We are encouraged by the overall direction of the Cass Review, and as an organisation look forward to engaging with it in further detail moving forward. This interim report is an important contribution to an ongoing community concern, and we hope that we are all able to use it as a springboard for further conversation that continues to centre the needs of trans, non-binary and gender diverse young people.
"All children and young people deserve access to holistic healthcare appropriate for their needs. Therefore, the review of gender identity services for children and young people in the UK is highly welcomed and supported. We should listen to the voices of service users and their families, especially those who so often struggle to be heard. Regardless of whether children and young people, their families, and medical professionals decide together that certain social or medical transitions are appropriate for them, the support offered for them should be timely and respond to the full range of needs that the child or young person presents with.
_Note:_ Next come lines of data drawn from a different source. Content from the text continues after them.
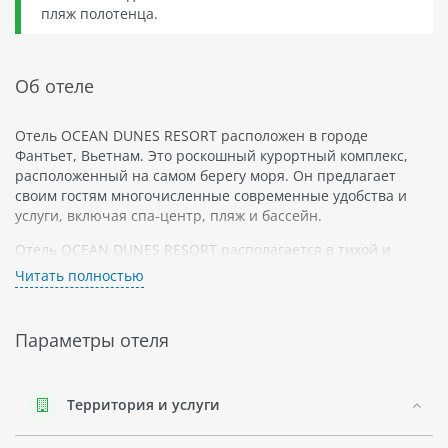
пляж полотенца.
Об отеле
Отель OCEAN DUNES RESORT расположен в городе
Фантьет, Вьетнам. Это роскошный курортный комплекс,
расположенный на самом берегу моря. Он предлагает
своим гостям многочисленные современные удобства и
услуги, включая спа-центр, пляж и бассейн.
Отель OCEAN DUNES RESORT располагается в тихой и
уютной части города Фантьет, что делает его отличным
Читать полностью
местом для уединенного отдыха и релаксации. Неподалеку
находятся такие достопримечательности как Башня
Поншан и Музей Хо Ши Минха.
Параметры отеля
Спа-центр отеля OCEAN DUNES RESORT является одним из
лучших в регионе. Он предлагает широкий выбор
процедур для релаксации и оздоровления, включая
Территория и услуги
массаж, ароматерапию и традиционную китайскую
медицину.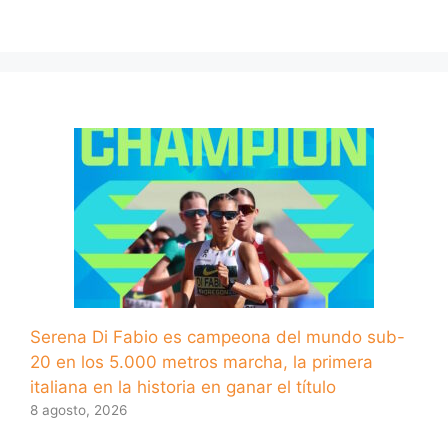
Serena Di Fabio es campeona del mundo sub-
20 en los 5.000 metros marcha, la primera
italiana en la historia en ganar el título
8 agosto, 2026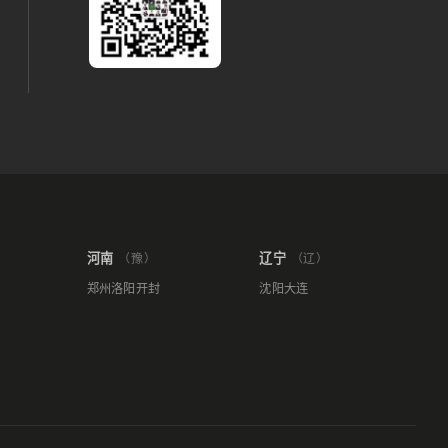
河南
辽宁
（豫）
（辽）
郑州
洛阳
开封
沈阳
大连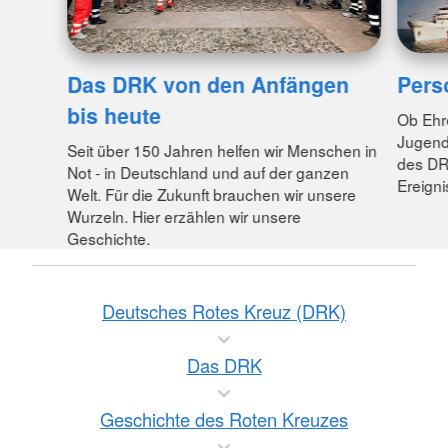
Das DRK von den Anfängen
Pers
bis heute
Ob Ehr
Jugendr
Seit über 150 Jahren helfen wir Menschen in
des DR
Not - in Deutschland und auf der ganzen
Ereigni
Welt. Für die Zukunft brauchen wir unsere
Wurzeln. Hier erzählen wir unsere
Geschichte.
Deutsches Rotes Kreuz (DRK)
Das DRK
Geschichte des Roten Kreuzes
Commenting on the Review’s publication, the Foundation’s Trans Programme Coordinator Zane Robinson-Waitt said: “The report is an excellent example of co-production, in its inclusion of a wide range of experiences with GIDS – from children and young people questioning their gender identity to people who de-transitioned, from parents and families to clinicians and medical professionals. Regardless of the experience, the report highlights that the larger conclusions of all of these communities are the same: services for children, young people, and their families needs to be timely, accessible, and more informed of the wide range of experiences and needs.
“We’re particularly glad that Dr Hilary Cass was aware of the anxiety that some stakeholders were experiencing in waiting for this report and appropriately addressed them from the start. Hopefully, they feel that they were heard and represented.
“We look forward to continued improvement of services for children and young people, with their voices central every step of the way."